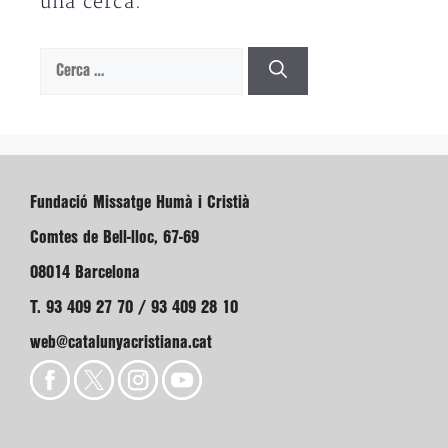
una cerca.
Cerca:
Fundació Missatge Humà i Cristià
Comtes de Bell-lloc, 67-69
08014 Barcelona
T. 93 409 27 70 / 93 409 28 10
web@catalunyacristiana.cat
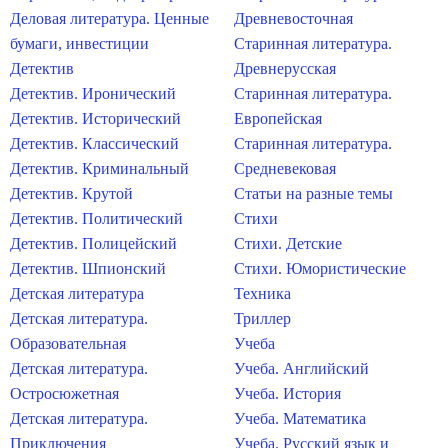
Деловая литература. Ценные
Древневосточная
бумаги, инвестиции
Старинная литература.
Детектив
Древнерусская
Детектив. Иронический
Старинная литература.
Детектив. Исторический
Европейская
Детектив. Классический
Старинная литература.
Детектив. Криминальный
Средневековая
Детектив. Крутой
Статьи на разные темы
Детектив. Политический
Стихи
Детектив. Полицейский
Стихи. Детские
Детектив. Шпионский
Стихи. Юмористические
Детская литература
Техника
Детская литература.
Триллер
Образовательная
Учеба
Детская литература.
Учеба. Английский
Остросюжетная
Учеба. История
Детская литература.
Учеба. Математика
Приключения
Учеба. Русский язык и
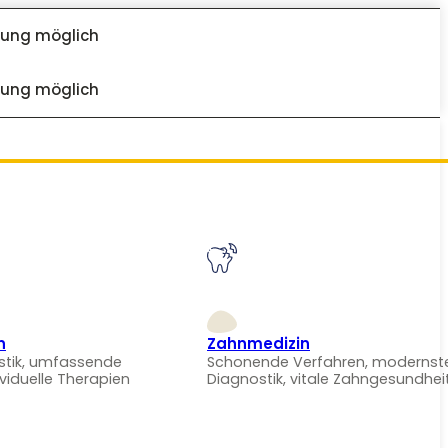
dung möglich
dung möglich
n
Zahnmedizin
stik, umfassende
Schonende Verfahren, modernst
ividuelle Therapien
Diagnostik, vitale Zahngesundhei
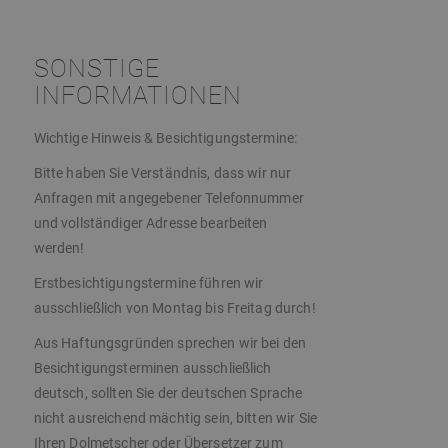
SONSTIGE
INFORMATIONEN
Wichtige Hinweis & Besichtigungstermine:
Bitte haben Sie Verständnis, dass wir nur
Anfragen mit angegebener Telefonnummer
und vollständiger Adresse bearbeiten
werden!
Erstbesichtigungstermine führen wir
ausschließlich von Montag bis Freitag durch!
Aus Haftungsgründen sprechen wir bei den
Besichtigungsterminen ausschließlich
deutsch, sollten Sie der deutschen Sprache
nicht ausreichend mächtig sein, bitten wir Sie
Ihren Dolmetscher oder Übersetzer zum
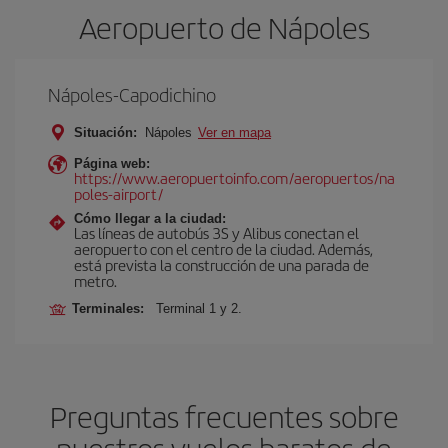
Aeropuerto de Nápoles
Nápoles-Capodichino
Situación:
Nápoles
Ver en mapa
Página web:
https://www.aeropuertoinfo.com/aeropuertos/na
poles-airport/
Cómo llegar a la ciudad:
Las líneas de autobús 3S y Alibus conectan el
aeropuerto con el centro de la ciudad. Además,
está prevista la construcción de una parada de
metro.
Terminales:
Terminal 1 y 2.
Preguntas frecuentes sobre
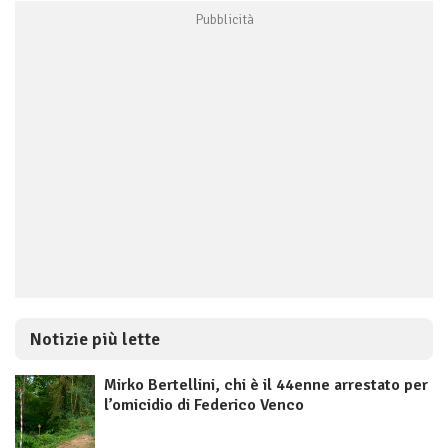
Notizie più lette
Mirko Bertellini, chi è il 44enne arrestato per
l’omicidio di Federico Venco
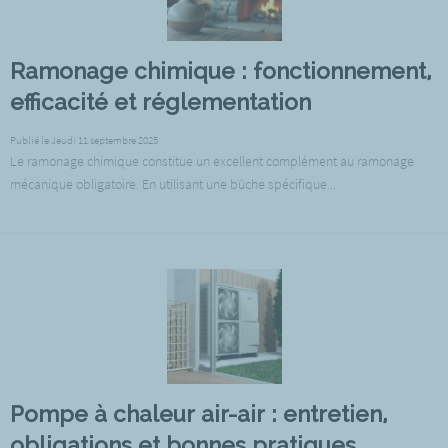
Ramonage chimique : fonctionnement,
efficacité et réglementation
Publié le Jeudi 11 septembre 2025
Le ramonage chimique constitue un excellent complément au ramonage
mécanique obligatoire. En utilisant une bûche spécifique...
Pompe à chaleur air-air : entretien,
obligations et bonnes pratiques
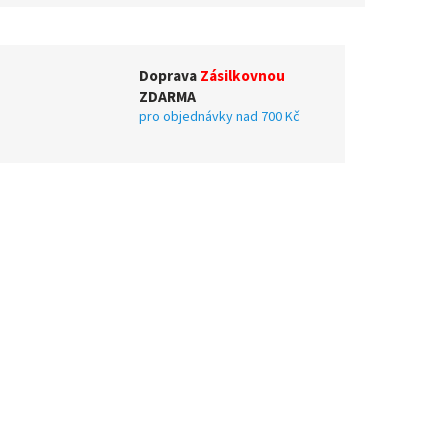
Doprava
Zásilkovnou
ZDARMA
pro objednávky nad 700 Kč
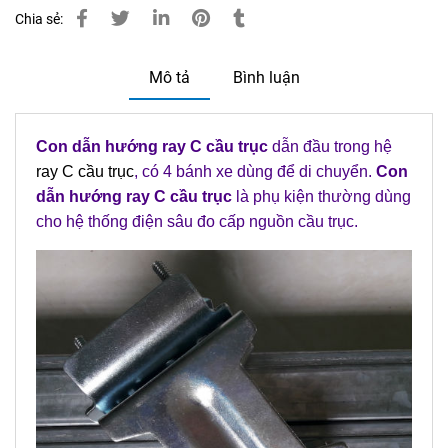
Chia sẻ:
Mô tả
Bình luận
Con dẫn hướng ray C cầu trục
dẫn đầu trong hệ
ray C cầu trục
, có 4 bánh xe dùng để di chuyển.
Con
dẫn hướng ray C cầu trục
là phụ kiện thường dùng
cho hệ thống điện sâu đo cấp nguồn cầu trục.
######
▶ [Task statement]: From the records above, write out exactly the lines that begin at the line with "Cómo llegar a" and end at the line with "Con dẫn hướng ray C cầu trục". Pictures must not appear in the output.

▶ [Completed task]:
Cómo llegar a la ciudad:
Las líneas de autobús 3S y Alibus conectan el
aeropuerto con el centro de la ciudad. Además,
está prevista la construcción de una parada de
metro.
Terminales:
Terminal 1 y 2.
Preguntas frecuentes sobre
Notizie più lette
Mirko Bertellini, chi è il 44enne arrestato per
l’omicidio di Federico Venco
Ramonage chimique : fonctionnement,
efficacité et réglementation
Publié le Jeudi 11 septembre 2025
Le ramonage chimique constitue un excellent complément au ramonage
mécanique obligatoire. En utilisant une bûche spécifique...
Pompe à chaleur air-air : entretien,
obligations et bonnes pratiques
Doprava
Zásilkovnou
ZDARMA
pro objednávky nad 700 Kč
Chia sẻ:
Mô tả
Bình luận
Con dẫn hướng ray C cầu trục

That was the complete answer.